I recommend reconsidering below.

Major 
 The statement in Discussion [Although the statistics in our current study-avoided by a needless prior operation] sounds injudicious argument. Considering that no other field of surgery other than transplantation requires organs from other individuals, Kasai's operation should be justified even if there is a 30% chance to fail,
especially in the situation where Kasai would not add more risks to subsequent liver transplantation.

Even though the authors failed to show the data in this study, and if they still believe that primary liver transplantation rather than Kasai would be more beneficial for patients with biliary atresia; the argument here should be 
1, What advantages in the primary liver transplantation do they believe for what subset in biliary atresia patients.
2, Why they fail to show that.
 As well as
3, Whether operative findings such as cirrhosis and portal hypertension were applicable to select for primary liver transplantation.

Minor
Figure 1.
Regarding the most bottom box showing 
KPE and transplant LCH (n=45)
KPE OSH, transplant LCH (n=44)
What is OSH?
The total number is 89. Is it correct?
The arrow from the box above (Early failure) to this box may be unnecessary.

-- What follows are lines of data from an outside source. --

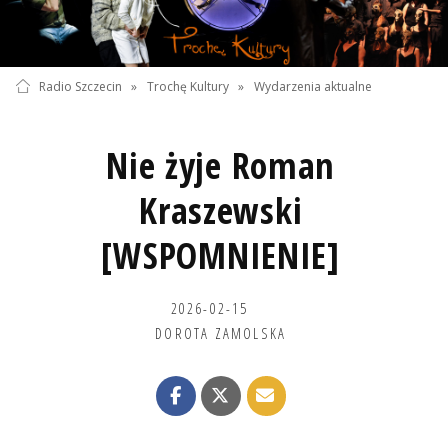
Radio Szczecin
»
Trochę Kultury
»
Wydarzenia aktualne
Nie żyje Roman
Kraszewski
[WSPOMNIENIE]
2026-02-15
DOROTA ZAMOLSKA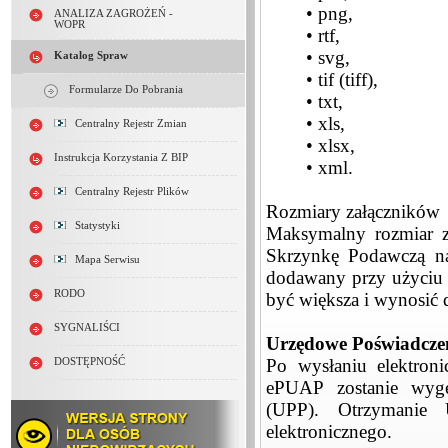
• png,
ANALIZA ZAGROŻEŃ -
WOPR
• rtf,
• svg,
Katalog Spraw
• tif (tiff),
Formularze Do Pobrania
• txt,
• xls,
Centralny Rejestr Zmian
• xlsx,
Instrukcja Korzystania Z BIP
• xml.
Centralny Rejestr Plików
Rozmiary załączników
Statystyki
Maksymalny rozmiar z
Skrzynkę Podawczą na 
Mapa Serwisu
dodawany przy użyciu 
RODO
być większa i wynosić
SYGNALIŚCI
Urzędowe Poświadczen
Po wysłaniu elektron
DOSTĘPNOŚĆ
ePUAP zostanie wyge
(UPP). Otrzymanie 
elektronicznego.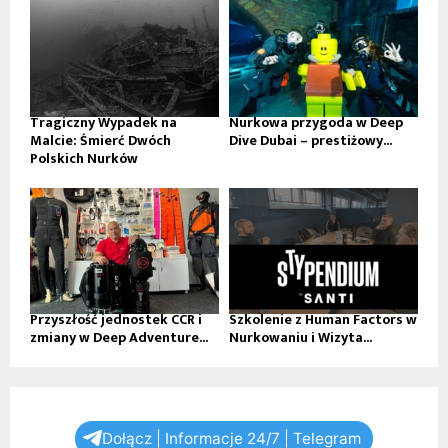
Tragiczny Wypadek na
Nurkowa przygoda w Deep
Malcie: Śmierć Dwóch
Dive Dubai – prestiżowy...
Polskich Nurków
Przyszłość jednostek CCR i
Szkolenie z Human Factors w
zmiany w Deep Adventure...
Nurkowaniu i Wizyta...
Dołącz | Informacje 24/7 | Telegram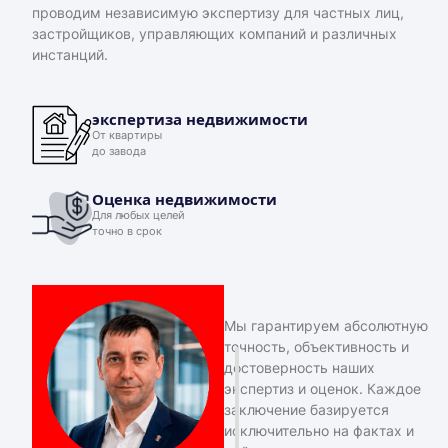
проводим независимую экспертизу для частных лиц,
застройщиков, управляющих компаний и различных
инстанций.
экспертиза недвижимости
От квартиры
до завода
Оценка недвижимости
Для любых целей
точно в срок
Мы гарантируем абсолютную
точность, объективность и
достоверность наших
экспертиз и оценок. Каждое
заключение базируется
исключительно на фактах и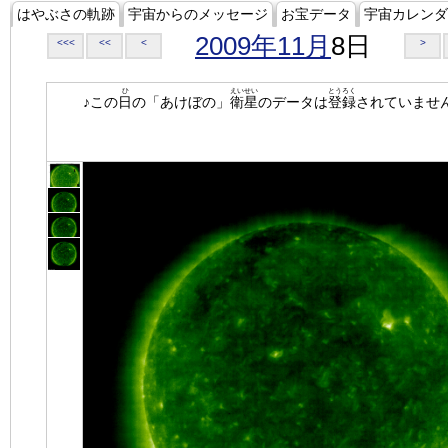
はやぶさの軌跡
宇宙からのメッセージ
お宝データ
宇宙カレンダ
2009年11月
8日
<<<
<<
<
>
ひ
えいせい
とうろく
♪この
日
の「あけぼの」
衛星
のデータは
登録
されていませ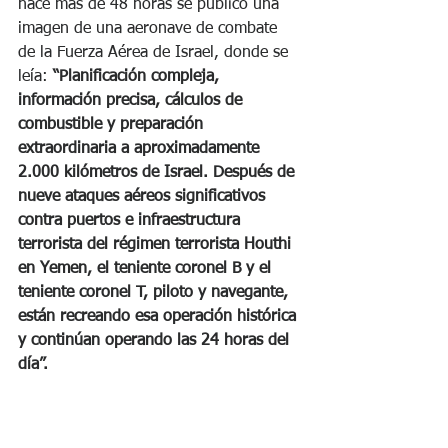
hace más de 48 horas se publicó una 
imagen de una aeronave de combate 
de la Fuerza Aérea de Israel, donde se 
leía: 
“Planificación compleja, 
información precisa, cálculos de 
combustible y preparación 
extraordinaria a aproximadamente 
2.000 kilómetros de Israel. Después de 
nueve ataques aéreos significativos 
contra puertos e infraestructura 
terrorista del régimen terrorista Houthi 
en Yemen, el teniente coronel B y el 
teniente coronel T, piloto y navegante, 
están recreando esa operación histórica 
y continúan operando las 24 horas del 
día”.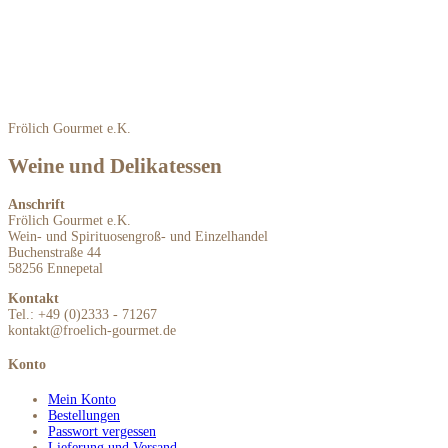
Frölich Gourmet e.K.
Weine und Delikatessen
Anschrift
Frölich Gourmet e.K.
Wein- und Spirituosengroß- und Einzelhandel
Buchenstraße 44
58256 Ennepetal
Kontakt
Tel.: +49 (0)2333 - 71267
kontakt@froelich-gourmet.de
Konto
Mein Konto
Bestellungen
Passwort vergessen
Lieferung und Versand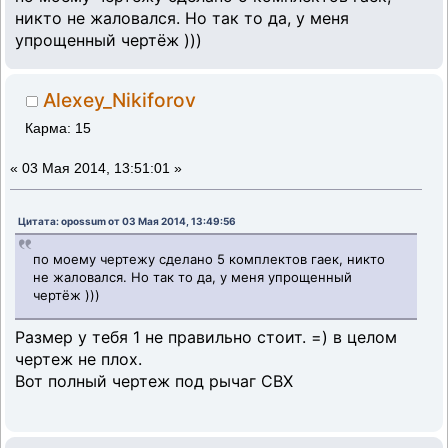
никто не жаловался. Но так то да, у меня
упрощенный чертёж )))
Alexey_Nikiforov
Карма: 15
«
03 Мая 2014, 13:51:01 »
Цитата: opossum от 03 Мая 2014, 13:49:56
по моему чертежу сделано 5 комплектов гаек, никто
не жаловался. Но так то да, у меня упрощенный
чертёж )))
Размер у тебя 1 не правильно стоит. =) в целом
чертеж не плох.
Вот полный чертеж под рычаг СВХ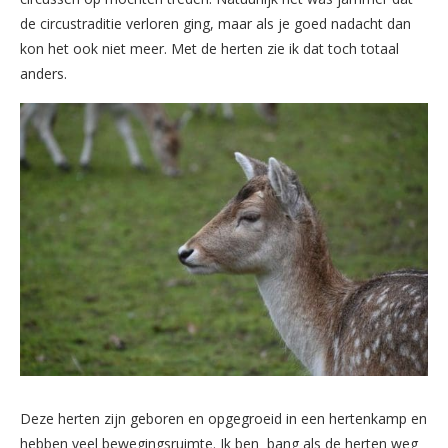
de circustraditie verloren ging, maar als je goed nadacht dan
kon het ook niet meer. Met de herten zie ik dat toch totaal
anders.
Deze herten zijn geboren en opgegroeid in een hertenkamp en
hebben veel bewegingsruimte. Ik ben bang als de herten weg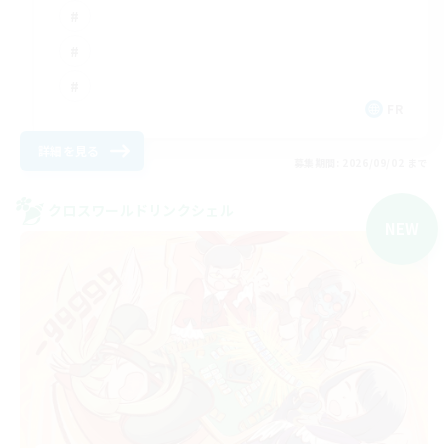
FR
詳細を見る
募集期間: 2026/09/02 まで
クロスワールドリンクシェル
NEW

Please consider removing it and describe it in Material and Methods.

Author Response

Major 
 The statement in Discussion [Although the statistics in our current study-avoided by a needless prior operation] sounds injudicious argument. Considering that no other field of surgery other than transplantation requires organs from other individuals, Kasai's operation should be justified even if there is a 30% chance to fail,
especially in the situation where Kasai would not add more risks to subsequent liver transplantation.

We can amend this statement to emphasize that research is necessary to predict which children will have a failure after a Kasai. It is true that in every major series of the results of the KPE operation there are a high (30-40%_ failure rate. We are simply stating that pediatric surgeons should think about how this result can be improved. If we could do that without a liver transplant option, then that would be worth pursuing.

Even though the authors failed to show the data in this study, and if they still believe that primary liver transplantation rather than Kasai would be more beneficial for patients with biliary atresia; the argument here should be 
1, What advantages in the primary liver transplantation do they believe for what subset in biliary atresia patients.
2, Why they fail to show that.
 As well as
3, Whether operative findings such as cirrhosis and portal hypertension were applicable to select for primary liver transplantation.

We will try and explain our discussion point more adequately. If we could predict who would fail the KPE, the advantages of not doing a KPE would be to avoid needless surgery and the cost to the medical system that this would save.

pLT were done only in children with advanced liver disease as explained in the manuscript in a more detailed manner.

Minor
Figure 1.
Regarding the most bottom box showing 
KPE and transplant LCH (n=45)
KPE OSH, transplant LCH (n=44)
What is OSH?
The total number is 89. Is it correct?
The arrow from the box above (Early failure) to this box may be unnecessary. Please consider removing it and describe it in Material and Methods.

We will correct the error in Figure 1. Thank you for pointing it out.

OSH = Outside hospital. we will add to the legend.

Round 2

Reviewer 1 Report

"A multi- center collaboration with more patients may help demonstrate the potential benefits of pLT in patients predicted to have early failure of KPE." is just authors' imagination. I can't find any results in this paper can make this conclusion.

Reviewer 2 Report

This revised manuscript emphasized the necessity of the indicators to determine who should undergo primary liver transplantation rather than Kasai's procedure. The factors associated with failed Kasai have been long clinical interests. I hope this manuscript reminds clinicians that we need to elucidate these predictors for children with biliary atresia.